My chair scrapes against the floor and I stand quickly, smoothing down my waistcoat and tie. “Forget it. Send me the rest by email. Reach out to Kara if you have questions.”
Several men stiffen in their chairs, affronted by the idea, while the female managers purse their lips but nod. Less fragile egos.
And I don’t care about wounded pride—Kara can handle any issues these people raise. She knows the company inside out, and she can predict my decisions with eerie accuracy.
“Kara?” Her name comes out clipped, my tone strained, but only because I choked back a dozen other names for her first. Sweetheart, princess, darling. They all come so naturally to the tip of my tongue when I’m looking at her.

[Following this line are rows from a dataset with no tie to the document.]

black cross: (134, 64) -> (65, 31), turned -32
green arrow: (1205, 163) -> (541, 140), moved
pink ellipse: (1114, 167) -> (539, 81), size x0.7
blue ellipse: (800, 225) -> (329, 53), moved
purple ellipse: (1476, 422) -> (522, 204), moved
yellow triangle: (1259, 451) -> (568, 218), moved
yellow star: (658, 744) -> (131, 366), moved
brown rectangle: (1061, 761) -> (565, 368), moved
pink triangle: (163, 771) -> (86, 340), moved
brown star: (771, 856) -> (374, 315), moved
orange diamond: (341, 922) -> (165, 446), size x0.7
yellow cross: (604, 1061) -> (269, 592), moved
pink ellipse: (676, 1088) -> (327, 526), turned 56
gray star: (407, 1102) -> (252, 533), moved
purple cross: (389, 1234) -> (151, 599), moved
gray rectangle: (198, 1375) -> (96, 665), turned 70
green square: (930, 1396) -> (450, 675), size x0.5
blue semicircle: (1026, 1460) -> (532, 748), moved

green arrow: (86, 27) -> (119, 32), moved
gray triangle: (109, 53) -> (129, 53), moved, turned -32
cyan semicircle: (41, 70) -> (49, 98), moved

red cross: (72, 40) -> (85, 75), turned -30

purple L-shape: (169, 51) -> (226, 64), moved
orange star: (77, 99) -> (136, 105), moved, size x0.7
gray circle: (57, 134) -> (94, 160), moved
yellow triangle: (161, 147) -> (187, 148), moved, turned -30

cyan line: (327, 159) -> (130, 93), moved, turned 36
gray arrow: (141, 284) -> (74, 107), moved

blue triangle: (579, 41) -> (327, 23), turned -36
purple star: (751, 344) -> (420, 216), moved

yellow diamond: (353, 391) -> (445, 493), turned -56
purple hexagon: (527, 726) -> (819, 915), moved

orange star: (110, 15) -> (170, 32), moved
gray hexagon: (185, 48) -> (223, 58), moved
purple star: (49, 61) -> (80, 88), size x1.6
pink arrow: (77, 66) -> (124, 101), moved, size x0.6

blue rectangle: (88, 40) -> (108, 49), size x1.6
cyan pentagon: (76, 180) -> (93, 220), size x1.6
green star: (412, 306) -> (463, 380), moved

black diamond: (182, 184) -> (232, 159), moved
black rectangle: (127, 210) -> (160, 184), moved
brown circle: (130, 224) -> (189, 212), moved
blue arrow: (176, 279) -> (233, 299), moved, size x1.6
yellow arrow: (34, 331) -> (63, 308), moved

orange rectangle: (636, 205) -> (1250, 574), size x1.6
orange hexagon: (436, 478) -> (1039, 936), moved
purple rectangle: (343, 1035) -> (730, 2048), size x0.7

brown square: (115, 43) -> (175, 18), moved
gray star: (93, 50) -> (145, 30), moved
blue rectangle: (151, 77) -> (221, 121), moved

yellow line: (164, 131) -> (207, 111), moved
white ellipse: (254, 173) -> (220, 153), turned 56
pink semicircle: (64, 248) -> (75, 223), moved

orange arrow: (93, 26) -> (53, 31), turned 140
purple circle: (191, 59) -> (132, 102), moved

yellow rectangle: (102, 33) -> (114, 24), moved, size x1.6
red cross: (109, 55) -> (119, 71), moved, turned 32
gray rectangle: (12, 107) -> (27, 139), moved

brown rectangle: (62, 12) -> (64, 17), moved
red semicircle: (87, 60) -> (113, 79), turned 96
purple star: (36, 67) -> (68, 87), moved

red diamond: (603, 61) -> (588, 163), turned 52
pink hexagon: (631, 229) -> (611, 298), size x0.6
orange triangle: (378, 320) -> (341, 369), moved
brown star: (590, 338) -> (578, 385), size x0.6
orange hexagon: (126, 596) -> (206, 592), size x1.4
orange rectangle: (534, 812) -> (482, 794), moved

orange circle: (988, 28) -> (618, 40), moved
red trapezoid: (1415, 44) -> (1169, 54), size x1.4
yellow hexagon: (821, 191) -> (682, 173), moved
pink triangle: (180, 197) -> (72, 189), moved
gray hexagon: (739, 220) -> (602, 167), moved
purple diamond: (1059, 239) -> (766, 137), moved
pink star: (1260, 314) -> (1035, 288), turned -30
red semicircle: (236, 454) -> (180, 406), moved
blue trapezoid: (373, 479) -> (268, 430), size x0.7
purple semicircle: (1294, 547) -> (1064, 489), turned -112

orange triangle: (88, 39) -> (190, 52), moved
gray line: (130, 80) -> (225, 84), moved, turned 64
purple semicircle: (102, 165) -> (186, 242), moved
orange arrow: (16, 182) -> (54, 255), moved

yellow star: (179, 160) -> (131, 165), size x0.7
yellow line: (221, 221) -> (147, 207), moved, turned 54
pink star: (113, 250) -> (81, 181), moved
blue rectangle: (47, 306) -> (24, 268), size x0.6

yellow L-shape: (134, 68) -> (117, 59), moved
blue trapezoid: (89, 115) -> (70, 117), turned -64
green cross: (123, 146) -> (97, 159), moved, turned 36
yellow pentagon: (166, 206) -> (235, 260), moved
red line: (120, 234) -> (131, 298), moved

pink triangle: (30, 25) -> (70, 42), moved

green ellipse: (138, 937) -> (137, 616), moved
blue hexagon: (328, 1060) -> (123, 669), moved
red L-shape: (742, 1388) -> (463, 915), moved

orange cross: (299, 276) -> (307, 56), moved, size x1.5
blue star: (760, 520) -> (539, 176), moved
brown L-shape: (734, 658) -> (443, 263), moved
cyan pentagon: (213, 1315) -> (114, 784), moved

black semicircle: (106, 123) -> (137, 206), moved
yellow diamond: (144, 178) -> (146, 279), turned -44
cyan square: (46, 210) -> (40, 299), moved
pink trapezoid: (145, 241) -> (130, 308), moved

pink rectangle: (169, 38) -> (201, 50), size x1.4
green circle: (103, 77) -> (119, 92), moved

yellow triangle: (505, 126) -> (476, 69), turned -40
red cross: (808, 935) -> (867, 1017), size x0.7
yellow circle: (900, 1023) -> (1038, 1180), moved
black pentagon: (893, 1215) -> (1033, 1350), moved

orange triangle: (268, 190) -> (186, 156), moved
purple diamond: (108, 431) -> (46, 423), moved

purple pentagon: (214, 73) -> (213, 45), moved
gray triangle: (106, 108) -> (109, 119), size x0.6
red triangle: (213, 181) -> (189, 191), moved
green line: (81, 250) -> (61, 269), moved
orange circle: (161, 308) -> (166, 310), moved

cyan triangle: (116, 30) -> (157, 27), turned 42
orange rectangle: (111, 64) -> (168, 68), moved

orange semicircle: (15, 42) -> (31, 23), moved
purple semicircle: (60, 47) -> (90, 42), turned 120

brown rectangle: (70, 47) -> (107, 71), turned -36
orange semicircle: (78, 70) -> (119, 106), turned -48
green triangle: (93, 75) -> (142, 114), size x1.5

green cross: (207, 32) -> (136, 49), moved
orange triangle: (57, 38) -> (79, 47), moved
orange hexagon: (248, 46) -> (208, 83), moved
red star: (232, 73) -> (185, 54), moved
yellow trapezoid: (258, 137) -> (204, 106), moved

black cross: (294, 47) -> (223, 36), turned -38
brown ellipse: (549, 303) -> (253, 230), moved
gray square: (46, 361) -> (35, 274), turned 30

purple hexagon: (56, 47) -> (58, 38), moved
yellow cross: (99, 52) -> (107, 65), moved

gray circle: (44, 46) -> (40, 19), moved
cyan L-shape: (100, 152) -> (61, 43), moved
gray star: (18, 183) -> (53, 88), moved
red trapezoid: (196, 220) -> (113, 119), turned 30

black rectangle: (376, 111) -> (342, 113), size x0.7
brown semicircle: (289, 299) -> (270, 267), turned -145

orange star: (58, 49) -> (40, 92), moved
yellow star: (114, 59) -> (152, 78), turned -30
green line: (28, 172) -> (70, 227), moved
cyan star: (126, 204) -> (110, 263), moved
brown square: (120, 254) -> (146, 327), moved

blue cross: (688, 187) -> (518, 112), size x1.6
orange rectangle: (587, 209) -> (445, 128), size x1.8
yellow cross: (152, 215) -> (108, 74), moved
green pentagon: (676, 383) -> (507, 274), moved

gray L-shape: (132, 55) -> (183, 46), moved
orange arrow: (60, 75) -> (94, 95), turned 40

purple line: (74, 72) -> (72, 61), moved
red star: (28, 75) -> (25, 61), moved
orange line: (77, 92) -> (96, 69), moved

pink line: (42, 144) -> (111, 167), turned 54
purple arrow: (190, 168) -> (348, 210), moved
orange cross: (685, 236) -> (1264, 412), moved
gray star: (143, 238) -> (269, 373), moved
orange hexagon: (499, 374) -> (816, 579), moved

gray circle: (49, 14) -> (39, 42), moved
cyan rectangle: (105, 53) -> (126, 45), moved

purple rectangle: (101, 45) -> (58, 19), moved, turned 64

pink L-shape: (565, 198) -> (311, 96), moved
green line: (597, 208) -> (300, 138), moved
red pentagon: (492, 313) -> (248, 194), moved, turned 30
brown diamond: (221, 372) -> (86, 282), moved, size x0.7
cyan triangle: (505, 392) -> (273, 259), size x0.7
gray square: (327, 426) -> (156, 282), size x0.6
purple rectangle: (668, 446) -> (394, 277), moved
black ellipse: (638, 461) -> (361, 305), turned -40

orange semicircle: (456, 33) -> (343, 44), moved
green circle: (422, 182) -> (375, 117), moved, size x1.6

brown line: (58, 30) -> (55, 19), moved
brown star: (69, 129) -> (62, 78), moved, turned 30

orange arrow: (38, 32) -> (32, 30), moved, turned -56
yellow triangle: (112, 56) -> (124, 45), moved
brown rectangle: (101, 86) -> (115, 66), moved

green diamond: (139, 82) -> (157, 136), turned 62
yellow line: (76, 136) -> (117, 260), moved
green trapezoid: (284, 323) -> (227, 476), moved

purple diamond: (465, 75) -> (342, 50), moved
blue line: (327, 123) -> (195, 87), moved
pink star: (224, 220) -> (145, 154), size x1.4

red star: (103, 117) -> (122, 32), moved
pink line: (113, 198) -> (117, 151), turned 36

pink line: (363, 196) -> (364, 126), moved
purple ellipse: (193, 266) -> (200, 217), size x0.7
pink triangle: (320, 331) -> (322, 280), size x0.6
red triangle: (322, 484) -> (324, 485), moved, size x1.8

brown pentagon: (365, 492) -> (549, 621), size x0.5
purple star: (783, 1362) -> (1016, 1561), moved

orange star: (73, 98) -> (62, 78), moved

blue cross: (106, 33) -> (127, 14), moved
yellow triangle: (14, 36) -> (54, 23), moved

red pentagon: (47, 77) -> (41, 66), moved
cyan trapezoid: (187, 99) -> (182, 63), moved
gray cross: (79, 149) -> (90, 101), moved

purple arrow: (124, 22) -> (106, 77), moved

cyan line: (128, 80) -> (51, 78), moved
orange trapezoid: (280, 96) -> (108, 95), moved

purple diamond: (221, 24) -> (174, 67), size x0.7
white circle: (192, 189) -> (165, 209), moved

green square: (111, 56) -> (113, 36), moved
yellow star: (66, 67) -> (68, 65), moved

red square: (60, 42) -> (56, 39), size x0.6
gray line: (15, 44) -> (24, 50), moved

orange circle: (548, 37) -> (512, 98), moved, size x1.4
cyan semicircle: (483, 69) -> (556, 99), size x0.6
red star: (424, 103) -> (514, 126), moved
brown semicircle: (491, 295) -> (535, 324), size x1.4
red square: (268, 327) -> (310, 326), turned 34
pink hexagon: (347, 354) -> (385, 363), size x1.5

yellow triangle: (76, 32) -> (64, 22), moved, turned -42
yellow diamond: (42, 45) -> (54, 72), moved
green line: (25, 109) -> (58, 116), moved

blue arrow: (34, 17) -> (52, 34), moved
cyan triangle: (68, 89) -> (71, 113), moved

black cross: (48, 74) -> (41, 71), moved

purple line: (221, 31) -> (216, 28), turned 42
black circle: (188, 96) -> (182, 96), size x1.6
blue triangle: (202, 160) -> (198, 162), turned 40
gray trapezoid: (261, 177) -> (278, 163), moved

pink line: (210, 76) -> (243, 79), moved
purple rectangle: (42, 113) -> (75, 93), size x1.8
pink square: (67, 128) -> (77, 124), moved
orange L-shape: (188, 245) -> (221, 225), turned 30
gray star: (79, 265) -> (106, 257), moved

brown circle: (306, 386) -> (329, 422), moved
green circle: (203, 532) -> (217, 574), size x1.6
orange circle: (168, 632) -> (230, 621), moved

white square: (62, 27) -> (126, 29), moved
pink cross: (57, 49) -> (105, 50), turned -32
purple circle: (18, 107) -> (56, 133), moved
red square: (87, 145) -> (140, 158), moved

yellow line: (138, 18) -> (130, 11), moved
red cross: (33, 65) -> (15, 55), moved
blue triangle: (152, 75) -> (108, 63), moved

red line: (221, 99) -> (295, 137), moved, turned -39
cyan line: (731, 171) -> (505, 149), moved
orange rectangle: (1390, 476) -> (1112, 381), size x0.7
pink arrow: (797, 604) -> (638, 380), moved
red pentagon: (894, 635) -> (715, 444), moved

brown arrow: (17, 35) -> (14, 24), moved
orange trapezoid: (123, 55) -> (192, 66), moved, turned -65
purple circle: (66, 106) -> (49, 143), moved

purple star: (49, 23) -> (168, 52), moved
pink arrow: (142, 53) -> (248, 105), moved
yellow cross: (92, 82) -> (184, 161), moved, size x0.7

HR would have a field day. “Let’s go.”
Despite my frazzled mood, Kara rises gracefully, tucking her pen into her notebook’s spiral binding. Her black hair is smoothed back into her usual bun, but two shiny locks have been left free, curling against her cheeks.
I want to twirl them around my fingers. Want to feel their softness against my knuckles, and gently tug.
Want to guide her pretty mouth down my body.
“You know my extension,” Kara tells the room, and then we’re gone, striding through the corridor toward the elevator. I’m too impatient, making her hurry to keep up, so I shorten my steps to keep her from running in her heels.